Department of Economics
New York University

DOUGLAS GALE

MATHEMATICS FOR ECONOMISTS I

Fall 2003

This course presents basic material on convexity and optimization for first-year graduate students in economics. A good preparatory text with lots of applications is Mathematics for Economists by Carl Simon and Lawrence Blume. Good references on several of the topics covered in this course are Convexity and Optimization by Leonard Berkowitz and Convexity by Roger Webster. Two classic (advanced) references on these topics are Convex Analysis by R. Tyrrell Rockafellar and Optimization using Vector Space Methods by David Luenberger. The material for the course will be drawn from a variety of sources. Lecture notes will be available on the web.

The course consists of two meetings, a lecture and a lab, each week. Problem sets are assigned each week and discussed in the lab. There will be two examinations, a mid-term and a final. The final grade will put a weight of 40% on each of the examinations and 20% on the homework assignments.

The course assumes that everyone is familiar with single-variable calculus and linear algebra, that is, the material presented in Chapters 2 – 10 of Simon and Blume.


Assignments

1. Complete the exercises in Sections 1.0.1 and 1.2.1 of the lecture notes. Due September 11.

2. Complete the exercises in Section 1.6.1 of the lecture notes.

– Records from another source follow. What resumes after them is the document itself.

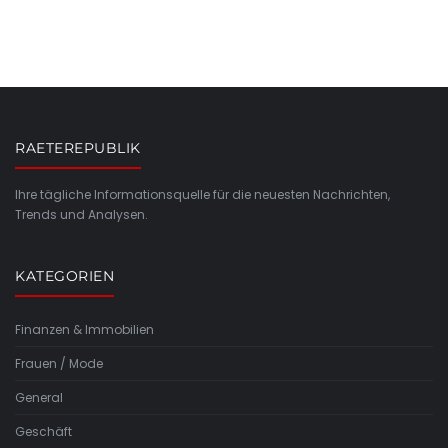
RAETEREPUBLIK
Ihre tägliche Informationsquelle für die neuesten Nachrichten,
Trends und Analysen.
KATEGORIEN
Finanzen & Immobilien
Frauen / Mode
General
Geschäft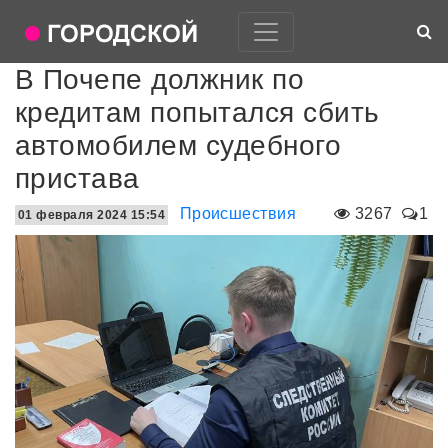
В Почепе должник по
кредитам попытался сбить
автомобилем судебного
пристава
Происшествия
3267
1
01 февраля 2024 15:54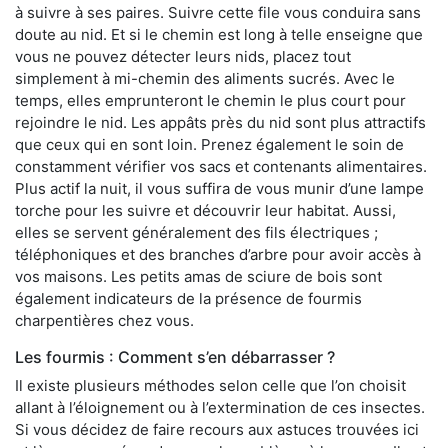
à suivre à ses paires. Suivre cette file vous conduira sans
doute au nid. Et si le chemin est long à telle enseigne que
vous ne pouvez détecter leurs nids, placez tout
simplement à mi-chemin des aliments sucrés. Avec le
temps, elles emprunteront le chemin le plus court pour
rejoindre le nid. Les appâts près du nid sont plus attractifs
que ceux qui en sont loin. Prenez également le soin de
constamment vérifier vos sacs et contenants alimentaires.
Plus actif la nuit, il vous suffira de vous munir d’une lampe
torche pour les suivre et découvrir leur habitat. Aussi,
elles se servent généralement des fils électriques ;
téléphoniques et des branches d’arbre pour avoir accès à
vos maisons. Les petits amas de sciure de bois sont
également indicateurs de la présence de fourmis
charpentières chez vous.
Les fourmis : Comment s’en débarrasser ?
Il existe plusieurs méthodes selon celle que l’on choisit
allant à l’éloignement ou à l’extermination de ces insectes.
Si vous décidez de faire recours aux astuces trouvées ici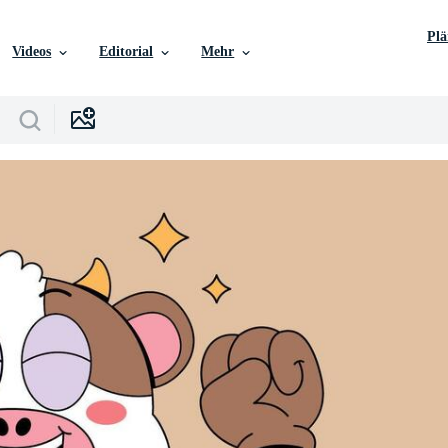
Pl
Videos
Editorial
Mehr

Due September 18.

3. Complete the exercises in Section 2.1.1 of the lecture notes. Due October 2.

4. Complete exercises 1 - 4 in Section 2.4.1 of the lecture notes. Due October 9.

5. Complete exercises 1 - 4 in Section 3.1.1 of the lecture notes. Due October 17 (note: this is a Friday) before 5:00 PM.

6. Complete exercises 1 - 5 in Section 3.3.1 of the lecture notes. Due October 23.

7. Complete all exercises in Section 3.5.1 and exercises 3 - 5 in Section 3.7.1. Due November 6.

8. Complete as much of exercises 1 and 2 as you find useful and all of exercises 5 and 6 in Section 4.5. Due November 13.

9. Complete exercises 1, 3, 4, and 5 in Section 5.2.1. Due November 20.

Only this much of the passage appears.